Considering the size of the average credit union is minuscule ($31 million) compared to massive Wall Street banks with assets in the trillions of dollars, it’s no wonder that the CFPB’s approach has had an adverse impact on smaller financial institutions. Wall Street banks can afford to hire hordes of compliance staff and high-priced attorneys, but local credit unions must divert time and resources previously dedicated to member services to comply with rules intended for mega banks and abusers of consumers.
As a result, credit unions struggle to keep up with increasing regulatory red-tape and ultimately end up having to shelve some consumer-friendly options from the market. Take the CFPB’s remittances rule – half of the credit unions that offered remittances either exited the market or reduced offering once the overly burdensome regulation went into effect. The real-world impact means consumers are denied access to safe and affordable financial services, which is the exact opposite result that consumer advocates seek.
It is crucial that the CFPB tailor its rules to ensure not-for-profit financial cooperatives are empowered to offer consumer-friendly products and services. This can be accomplished without sacrificing consumer protection because credit unions have a long and storied history of protecting consumers and acting in the interest of their member-owners. Plus, the bureau’s own data used in its rulemaking process reveals no consumer abuse by credit unions.
The good news is the architects of the Dodd-Frank Act (officially known as the Wall Street Reform and Consumer Protection Act) expressly authorized a safety mechanism to ensure the CFPB does not impose unintended harm on low-risk, good actors. Section 1022 of the Dodd-Frank Act gives the bureau the authority to exempt any class of service provider from rulemakings under Title X of the Act, and credit unions have called on the Consumer Financial Protection Bureau to exercise this authority. In multiple letters to CFPB leadership, an overwhelming majority of both chambers of Congress have also asked the bureau to exercise this authority. Even credit unions’ federal prudential regulator, the National Credit Union Administration, has called on the bureau to use this exemption authority for credit unions.

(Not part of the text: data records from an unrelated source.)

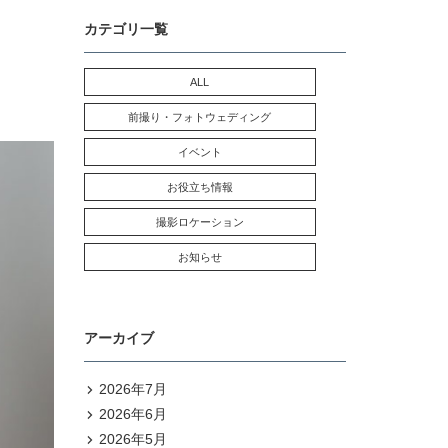
カテゴリ一覧
ALL
前撮り・フォトウェディング
イベント
お役立ち情報
撮影ロケーション
お知らせ
アーカイブ
2026年7月
2026年6月
2026年5月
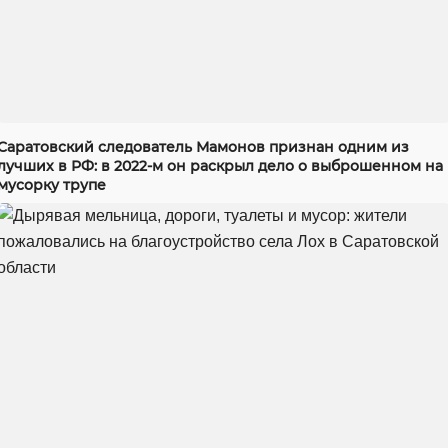
Саратовский следователь Мамонов признан одним из
лучших в РФ: в 2022-м он раскрыл дело о выброшенном на
мусорку трупе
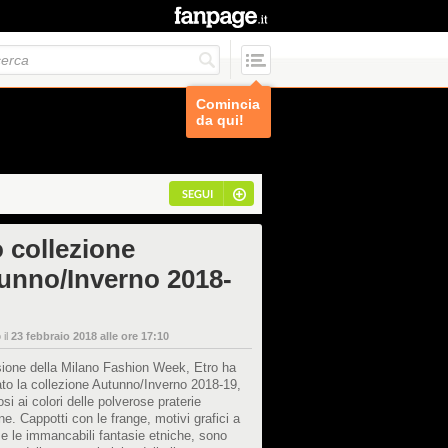
Comincia
da qui!
SEGUI
o collezione
unno/Inverno 2018-
 il
23 febbraio 2018 alle ore 17:10
sione della Milano Fashion Week, Etro ha
to la collezione Autunno/Inverno 2018-19,
osi ai colori delle polverose praterie
e. Cappotti con le frange, motivi grafici a
e le immancabili fantasie etniche, sono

Unfortunately, the CFPB has not actively used this exemption authority for credit unions, despite lip service over the years that credit unions are a vital part of the financial system and are not the abusers of consumers the bureau was created to combat. We hope this tide will change soon.

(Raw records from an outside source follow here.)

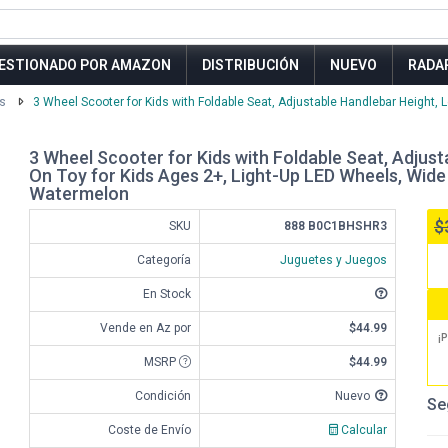
ESTIONADO POR AMAZON
DISTRIBUCIÓN
NUEVO
RADA
s
3 Wheel Scooter for Kids with Foldable Seat, Adjustable Handlebar Height, Le
3 Wheel Scooter for Kids with Foldable Seat, Adjus
On Toy for Kids Ages 2+, Light-Up LED Wheels, Wide 
Watermelon
$
SKU
888 B0C1BHSHR3
Categoría
Juguetes y Juegos
En Stock
Vende en Az por
$44.99
¡P
MSRP
$44.99
Condición
Nuevo
Se
Coste de Envío
Calcular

Credit unions are consumer protectors. The data back that up, as credit unions consistently receive the highest marks in consumer satisfaction and the lowest rate of consumer complaints to the CFPB. It’s time the bureau and credit unions start working together on behalf of consumers. Using its exemption authority to keep rulemaking from impeding the ability of credit unions to deliver safe and affordable products and services is a good first step in a partnership to protect consumers.